Even blog posts found here on TSLL will land differently, resonate more powerfully at different points along life’s journey, depending upon what you are looking for, because the good news is, all you are looking for is what feels nourishing. And it is sometimes difficult to trust that caring for ourselves, tending to our needs, something only we can know for ourselves uniquely, is exactly what we need to do.

I came across this quote below while reading Brianna Wiest’s The Pivot Year. Read during this past week, the final week referred to Between the Years when life takes a breath for the modern world, my intention is to carry this wisdom forward, and if you need to be reminded of this wisdom, then I want to share it with you today:

If we have been caught up in the striving, which often is a nice way to say, surviving as Wiest shares above, or trying to keep up with what we feel we have to do to be seen as successful, then I encourage you to step back and apply your learned mindfulness skills (a new weekly esries began yesterday to strengthen the skill of meditation – explore it here) to recognize that you might have habituated an approach to living that feels ‘normal’ when in reality it is far from nourishing, and is in fact, pulling you away from the peace you seek.

The peace you seek is already here. It’s already within you, waiting for you to acknowledge it, to slow down enough to witness and experience it.


How to Stop Surviving and Start Experiencing Peacefulness

“Living life to the fullest… is really just knowing how to be where your feet are. It’s learning how to take care of yourself, how to make a home within your own skin. It’s learning how to build a simple life you are proud of . . . composed of things that slowly assure you it’s okay to slow down. That you don’t always have to prove yourself. That you don’t need to fight forever, or constantly want more. That it’s okay for things to be just as they are. Little by little, you will begin to see that life can only grow outward in proportion to how stable it is inward.” —Brianna Wiest

Seeing that a simple life, a thoughtful life lived with intention, is the way to experiencing the ahas we thought we had to pursue by striving and bustling and hurrying gives us peace of mind. Yes, we have to let go, and it is in the letting go that we savor the now, able to take in the nourishment that is available all around us.

“Where you repeatedly step becomes where you ultimately land.” —Brianna Wiest

The ‘repeatedly’ stepping involves choosing nourishment and focusing our attention on what lifts our days, rather than on what we do not want. It is a conscious mind shift that will, in the beginning, require our full and determined attention, but gradually, as we explored in this post last year. This naturally will cause some things to fall away (the unwanted and unnourishing things), but we won’t miss them because we never needed them to live well and in fact, they were impeding our ability to do so.

“Nothing feels all the way right at the beginning, because nothing is completely familiar at the beginning.”Brianna Wiest

Keep this reminder at the forefront of your awareness when you begin to live a simple life that nourishes you.
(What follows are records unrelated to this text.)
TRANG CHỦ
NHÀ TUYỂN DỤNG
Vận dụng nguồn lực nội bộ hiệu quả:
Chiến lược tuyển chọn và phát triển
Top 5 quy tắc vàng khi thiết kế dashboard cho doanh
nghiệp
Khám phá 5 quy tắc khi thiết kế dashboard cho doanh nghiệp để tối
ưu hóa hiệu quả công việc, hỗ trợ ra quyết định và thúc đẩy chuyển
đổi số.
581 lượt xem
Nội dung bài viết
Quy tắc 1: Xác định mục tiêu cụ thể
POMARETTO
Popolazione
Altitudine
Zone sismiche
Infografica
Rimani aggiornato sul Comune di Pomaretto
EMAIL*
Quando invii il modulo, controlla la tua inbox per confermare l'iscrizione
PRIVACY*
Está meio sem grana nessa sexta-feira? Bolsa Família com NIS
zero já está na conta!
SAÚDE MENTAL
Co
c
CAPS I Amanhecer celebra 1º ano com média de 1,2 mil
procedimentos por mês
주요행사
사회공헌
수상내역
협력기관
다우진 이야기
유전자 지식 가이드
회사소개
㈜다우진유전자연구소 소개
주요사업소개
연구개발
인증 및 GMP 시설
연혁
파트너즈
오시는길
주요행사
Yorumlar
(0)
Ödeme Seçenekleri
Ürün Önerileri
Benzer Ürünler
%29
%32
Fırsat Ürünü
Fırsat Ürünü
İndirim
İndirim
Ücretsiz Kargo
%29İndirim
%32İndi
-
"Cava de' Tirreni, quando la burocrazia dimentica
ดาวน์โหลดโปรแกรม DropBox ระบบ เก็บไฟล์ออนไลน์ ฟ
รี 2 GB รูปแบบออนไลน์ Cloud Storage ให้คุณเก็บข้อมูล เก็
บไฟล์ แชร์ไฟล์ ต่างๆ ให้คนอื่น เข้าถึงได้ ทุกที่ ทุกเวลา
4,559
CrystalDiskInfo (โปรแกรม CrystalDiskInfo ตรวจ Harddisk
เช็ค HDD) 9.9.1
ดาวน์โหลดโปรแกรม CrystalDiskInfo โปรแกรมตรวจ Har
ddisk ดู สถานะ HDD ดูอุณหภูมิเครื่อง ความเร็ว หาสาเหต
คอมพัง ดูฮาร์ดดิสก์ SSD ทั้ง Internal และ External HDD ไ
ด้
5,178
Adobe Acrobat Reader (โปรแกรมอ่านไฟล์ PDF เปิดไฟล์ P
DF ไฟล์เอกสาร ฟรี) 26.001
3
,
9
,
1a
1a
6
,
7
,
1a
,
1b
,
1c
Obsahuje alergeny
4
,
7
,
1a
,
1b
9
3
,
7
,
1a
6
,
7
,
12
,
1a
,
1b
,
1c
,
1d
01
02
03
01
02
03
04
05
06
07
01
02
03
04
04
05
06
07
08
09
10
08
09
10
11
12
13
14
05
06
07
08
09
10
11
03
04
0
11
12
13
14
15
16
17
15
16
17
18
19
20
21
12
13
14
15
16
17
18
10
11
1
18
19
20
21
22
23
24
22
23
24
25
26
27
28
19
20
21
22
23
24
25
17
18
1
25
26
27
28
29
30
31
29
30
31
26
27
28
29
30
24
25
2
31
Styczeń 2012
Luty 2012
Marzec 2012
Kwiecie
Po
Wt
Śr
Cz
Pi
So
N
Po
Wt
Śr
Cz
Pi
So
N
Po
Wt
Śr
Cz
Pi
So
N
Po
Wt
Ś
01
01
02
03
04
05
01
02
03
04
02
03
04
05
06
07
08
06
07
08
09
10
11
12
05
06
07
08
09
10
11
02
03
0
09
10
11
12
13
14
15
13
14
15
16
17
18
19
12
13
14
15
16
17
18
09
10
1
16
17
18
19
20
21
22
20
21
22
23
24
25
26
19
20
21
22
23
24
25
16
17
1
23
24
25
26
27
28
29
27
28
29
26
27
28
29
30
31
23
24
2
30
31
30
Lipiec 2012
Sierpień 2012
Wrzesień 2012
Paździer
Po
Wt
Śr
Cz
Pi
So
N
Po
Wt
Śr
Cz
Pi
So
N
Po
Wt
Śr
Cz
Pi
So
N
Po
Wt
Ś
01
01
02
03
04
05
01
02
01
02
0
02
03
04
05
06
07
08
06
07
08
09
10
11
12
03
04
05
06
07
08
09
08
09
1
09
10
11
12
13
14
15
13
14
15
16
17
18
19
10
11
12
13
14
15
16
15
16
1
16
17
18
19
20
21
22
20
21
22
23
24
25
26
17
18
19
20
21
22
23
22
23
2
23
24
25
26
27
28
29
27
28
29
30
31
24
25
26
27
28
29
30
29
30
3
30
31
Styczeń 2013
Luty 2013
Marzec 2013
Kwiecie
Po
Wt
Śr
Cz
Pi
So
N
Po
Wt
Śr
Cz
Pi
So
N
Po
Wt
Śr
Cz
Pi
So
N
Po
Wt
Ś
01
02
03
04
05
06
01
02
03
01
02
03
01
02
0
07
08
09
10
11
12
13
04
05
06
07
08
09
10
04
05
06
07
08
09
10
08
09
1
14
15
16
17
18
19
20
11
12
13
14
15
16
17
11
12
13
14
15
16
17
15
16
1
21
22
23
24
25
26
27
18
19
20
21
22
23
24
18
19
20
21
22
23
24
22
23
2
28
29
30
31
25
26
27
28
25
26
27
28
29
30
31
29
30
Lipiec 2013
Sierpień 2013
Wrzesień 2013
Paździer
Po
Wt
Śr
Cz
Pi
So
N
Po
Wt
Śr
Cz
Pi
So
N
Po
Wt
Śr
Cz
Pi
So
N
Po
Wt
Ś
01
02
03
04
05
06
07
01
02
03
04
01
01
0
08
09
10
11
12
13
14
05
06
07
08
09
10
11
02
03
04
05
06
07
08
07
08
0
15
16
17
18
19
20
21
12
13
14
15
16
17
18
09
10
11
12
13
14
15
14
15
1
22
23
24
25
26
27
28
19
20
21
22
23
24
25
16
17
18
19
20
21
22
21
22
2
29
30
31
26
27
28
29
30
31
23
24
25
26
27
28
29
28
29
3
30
It will feel awkward and even foreign at first. Much like we talked about at the top of this post, when we become conditioned to busily rushing and striving throughout each day, to slow down with intention feels ‘wrong’ as though we are wasting our time, our life! But we are now finally fully living our lives by choosing to slow down. We are not looking to next month, next week, or next year, imagining it as the life we desire; instead, we see that the life we have right now has everything we need, all the ingredients to both nourish and provide the growth we actually want.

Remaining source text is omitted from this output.